Um vieles scheuer und verschlossener fand er sich wieder an der Stätte ewigen elterlichen Unfriedens ein. Fortan trieb es ihn zu den sonderbarsten Fluchten. Bei seinem letzten Fluchtversuch fischte man ihn bei Kaiserswerth noch eben aus dem abendlichen eisigen Rhein. Rufe vom Ufer – Scheinwerfer – panische Momente...
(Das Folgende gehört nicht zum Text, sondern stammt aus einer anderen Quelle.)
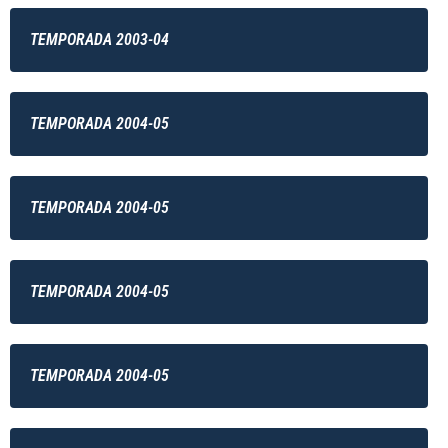
TEMPORADA 2003-04
TEMPORADA 2004-05
TEMPORADA 2004-05
TEMPORADA 2004-05
TEMPORADA 2004-05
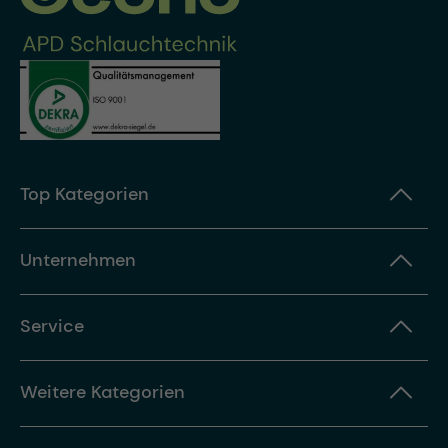
Top Kategorien
Unternehmen
Service
Weitere Kategorien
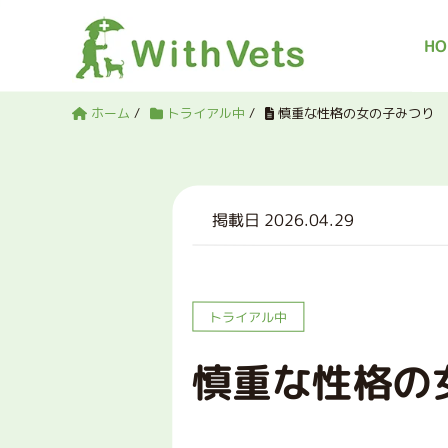
HO
ホーム
/
トライアル中
/
慎重な性格の女の子みつり
掲載日 2026.04.29
トライアル中
慎重な性格の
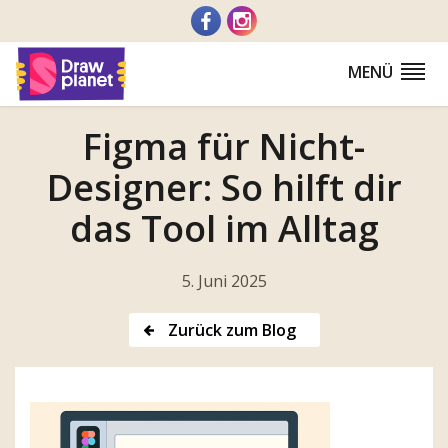
Zum
Inhalt
springen
MENÜ
Figma für Nicht-
Designer: So hilft dir
das Tool im Alltag
5. Juni 2025
Zurück zum Blog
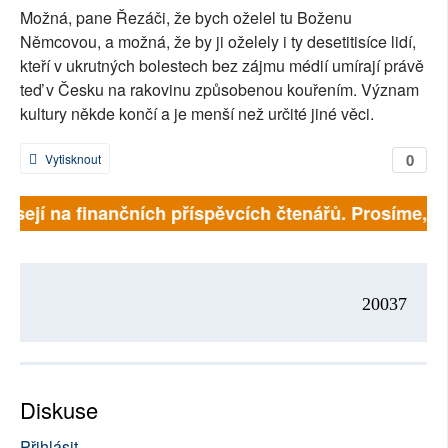
Možná, pane Řezáči, že bych oželel tu Boženu
Němcovou, a možná, že by ji oželely i ty desetitisíce lidí,
kteří v ukrutných bolestech bez zájmu médií umírají právě
teď v Česku na rakovinu způsobenou kouřením. Význam
kultury někde končí a je menší než určité jiné věci.
0
Vytisknout
visejí na finančních příspěvcích čtenářů. Prosíme, při
20037
Diskuse
Přihlásit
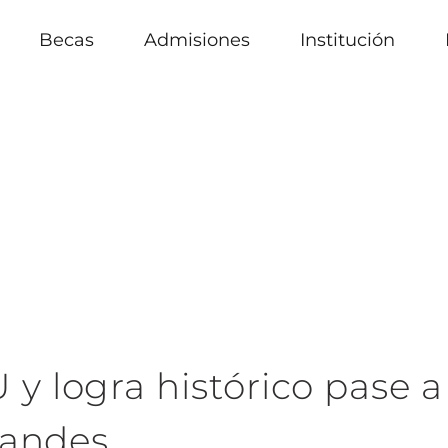
Becas
Admisiones
Institución
 logra histórico pase a 
randes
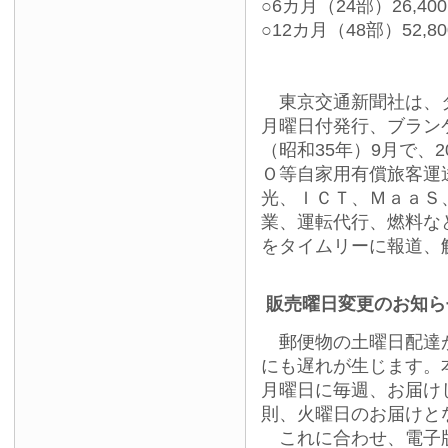
○6カ月（24部）26,40
○12カ月（48部）52,8
東京交通新聞社は、タ
月曜日付発行、ブランケ
（昭和35年）9月で、
Ｏ等自家用有償旅客運
光、ＩＣＴ、ＭａａＳ
業、運転代行、燃料な
をタイムリーに報道、
販売曜日変更のお知ら
郵便物の土曜日配達が
にも遅れが生じます。
月曜日に毎週、お届け
則、火曜日のお届けと
これに合わせ、電子版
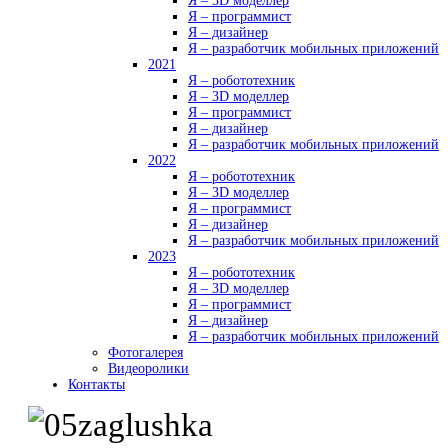
Я – 3D моделлер
Я – программист
Я – дизайнер
Я – разработчик мобильных приложений
2021
Я – робототехник
Я – 3D моделлер
Я – программист
Я – дизайнер
Я – разработчик мобильных приложений
2022
Я – робототехник
Я – 3D моделлер
Я – программист
Я – дизайнер
Я – разработчик мобильных приложений
2023
Я – робототехник
Я – 3D моделлер
Я – программист
Я – дизайнер
Я – разработчик мобильных приложений
Фотогалерея
Видеоролики
Контакты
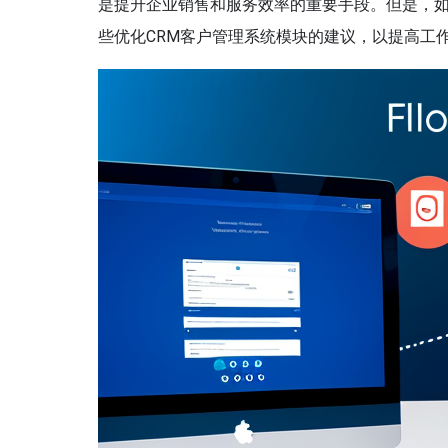
是提升企业销售和服务效率的重要手段。但是，如
些优化CRM客户管理系统模块的建议，以提高工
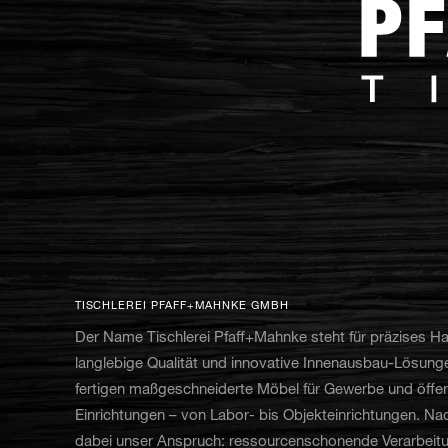
TISCHLEREI PFAFF+MAHNKE GMBH
Der Name Tischlerei Pfaff+Mahnke steht für präzises H
langlebige Qualität und innovative Innenausbau-Lösung
fertigen maßgeschneiderte Möbel für Gewerbe und öffen
Einrichtungen – von Labor- bis Objekteinrichtungen. Nach
dabei unser Anspruch: ressourcenschonende Verarbeit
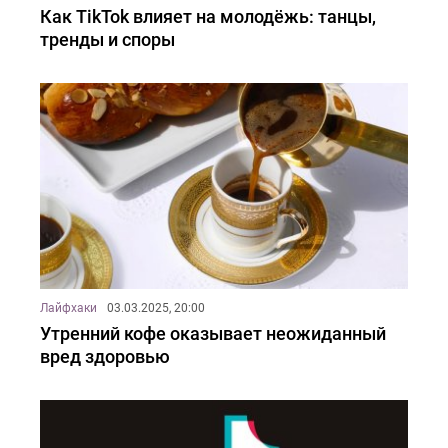
Как TikTok влияет на молодёжь: танцы,
тренды и споры
Лайфхаки
03.03.2025, 20:00
Утренний кофе оказывает неожиданный
вред здоровью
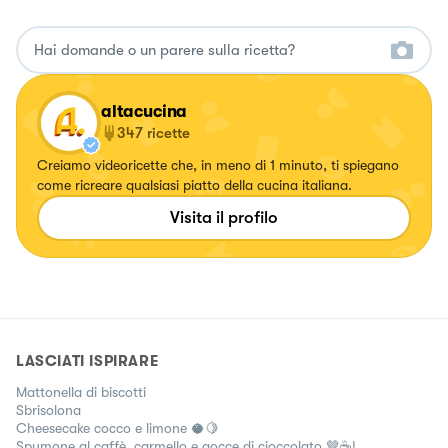
altacucina
347
ricette
Creiamo videoricette che, in meno di 1 minuto, ti spiegano
come ricreare qualsiasi piatto della cucina italiana.
Visita il profilo
LASCIATI ISPIRARE
Mattonella di biscotti
Sbrisolona
Cheesecake cocco e limone 🥥🍋
Spumone al caffè, carmello e gocce di cioccolato 🤎☕!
Die Mutter am Küchentisch ihrer neuen Stadtwohnung, die Zeitung neben ihrem Teller:
„Hör dir das an, Holger, es ist nicht zu fassen: Spaziergänger beobachteten, wie eine junge Frau mit zwei kleinen Kindern über das Geländer der Neusser Rheinbrücke kletterte. Ohne Zögern liessen sie sich gemeinsam in die Tiefe fallen, um sogleich von dem Hochwasser führenden Strom fortgerissen zu werden. Während man schon Polizei alarmiert hatte, kletterte ein Mann über das Geländer und stürzte sich ebenfalls in den Strom… Von den vier Menschen konnte bis zur Stunde keiner geborgen werden.“
Elsa liest es vor nach dem Mittagessen: „Ich glaube, ich kenne die Familie.“
„Steht denn da ein Name?“
„Kein Name. Ich war doch gestern mit Rachel und ihrer Schwester aus Holland in Düsseldorf. Auf der Rückfahrt haben wir bei Kaarst getankt, und die Frau, die dort an der Tankstelle vorüberhastete, als würde sie verfolgt, mit den zwei kleinen Jungs… Mein Gott, das kann nur sie gewesen sein! Sie grüsste, wir hatten sie einmal als Dienstmädchen, lange vor ihrer Ehe. Du erinnerst dich doch – Martina, der Ostflüchtling… Mein Gott.“
Nach einer längeren Pause, Mutter Elsa an der Spüle, ihre Stimme gedämpft vom einlaufenden Wasser:
„Dein Vater, Holger, hat heute Morgen angerufen, er möchte dich gern vor Weihnachten einmal sehen.“
„Muss das sein?“
„Aber Junge, fünf Jahre, dass er dich zuletzt sah… Er ist dein Vater.“
Jemand war zu Besuch gekommen. Holger Ley befand sich auf seinem Zimmer, draussen herrschte tiefe Dunkelheit. Jemand war dem Lärmstrom dieser Dunkelheit entstiegen, war mit dem Aufzug auf acht Stock Schwindelhöhe gefahren, um ihn zu besuchen.